The research team used computational models to show that one of the ways the two molecules tightly bind is via electrostatic interactions. This means the viral vector can act like a magnet and attract proteins with the opposite, positive charge, like PF4.

However, the researchers did not produce evidence in human nor in animal studies that the vaccine/PF4 complex could actually induce production of the disease-causing anti-PF4 antibody. 

Dr Roger Lord - a senior lecturer with the Faculty of Health Sciences at The Australian Catholic University - says more studies are needed.

“The current study demonstrates the ability of platelet factor 4 (PF4) to interact strongly with the adenovirus vector used to deliver the AstraZeneca (AZ) COVID-19 vaccine,” he said. 

“This interaction currently has only been shown in vitro [in the lab] and remains to be demonstrated if it occurs clinically.

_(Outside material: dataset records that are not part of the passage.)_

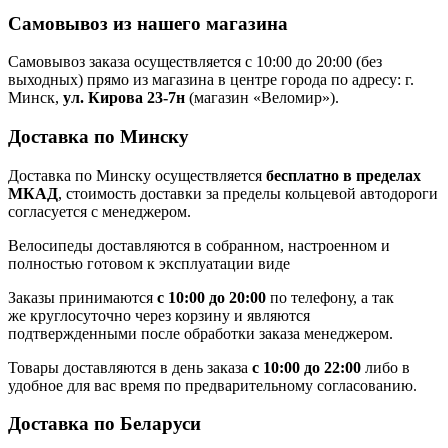
Самовывоз из нашего магазина
Самовывоз заказа осуществляется с 10:00 до 20:00 (без
выходных) прямо из магазина в центре города по адресу: г.
Минск,
ул. Кирова 23-7н
(магазин «Веломир»).
Доставка по Минску
Доставка по Минску осуществляется
бесплатно в пределах
МКАД
, стоимость доставки за пределы кольцевой автодороги
согласуется с менеджером.
Велосипеды доставляются в собранном, настроенном и
полностью готовом к эксплуатации виде
Заказы принимаются
с 10:00 до 20:00
по телефону, а так
же круглосуточно через корзину и являются
подтвержденными после обработки заказа менеджером.
Товары доставляются в день заказа
с 10:00 до 22:00
либо в
удобное для вас время по предварительному согласованию.
Доставка по Беларуси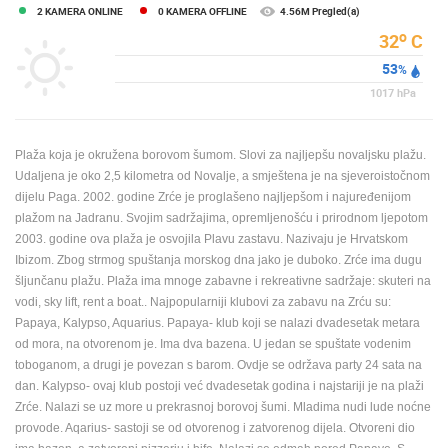
2 KAMERA ONLINE
0 KAMERA OFFLINE
4.56M Pregled(a)
ENGLISH
o
32
C
53
%
1017
hPa
Plaža koja je okružena borovom šumom. Slovi za najljepšu novaljsku plažu.
Udaljena je oko 2,5 kilometra od Novalje, a smještena je na sjeveroistočnom
dijelu Paga. 2002. godine Zrće je proglašeno najljepšom i najuređenijom
plažom na Jadranu. Svojim sadržajima, opremljenošću i prirodnom ljepotom
2003. godine ova plaža je osvojila Plavu zastavu. Nazivaju je Hrvatskom
Ibizom. Zbog strmog spuštanja morskog dna jako je duboko. Zrće ima dugu
šljunčanu plažu. Plaža ima mnoge zabavne i rekreativne sadržaje: skuteri na
vodi, sky lift, rent a boat.. Najpopularniji klubovi za zabavu na Zrću su:
Papaya, Kalypso, Aquarius. Papaya- klub koji se nalazi dvadesetak metara
od mora, na otvorenom je. Ima dva bazena. U jedan se spuštate vodenim
toboganom, a drugi je povezan s barom. Ovdje se održava party 24 sata na
dan. Kalypso- ovaj klub postoji već dvadesetak godina i najstariji je na plaži
Zrće. Nalazi se uz more u prekrasnoj borovoj šumi. Mladima nudi lude noćne
provode. Aqarius- sastoji se od otvorenog i zatvorenog dijela. Otvoreni dio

“PF4 in the circulation has a high electrostatic potential and binds to the adenovirus vector used to deliver the AZ vaccine and this interaction is thought to stimulate pre-existing antibody against PF4 and subsequent clotting.

“The presence of pre-existing PF4 autoantibodies of a sufficient concentration and affinity would therefore be key to activation of the agglutination pathway and clotting cascade.

 “Numerous patients that received the AstraZeneca COVID-19 vaccine and who developed a TTS did test positive for PF4 antibodies providing some evidence that this mechanism might be involved in the development of this rare adverse effect.

“The complete process has however not yet been demonstrated clinically.”

Dr Lord says other studies modelling this mechanism in animal models have failed to induce any thrombotic events or extended clotting times.

“The proposed mechanism suggested for the formation of TTS following vaccination with AZ is not consistent with available data and will still require further clarification to determine if the adenovirus interaction with PF4 can cause this rare clotting event and under what specific conditions,” he said. 

“Presently AZ adenovirus vector + PF4 + PF4 antibodies does not appear to equal formation of TTS.”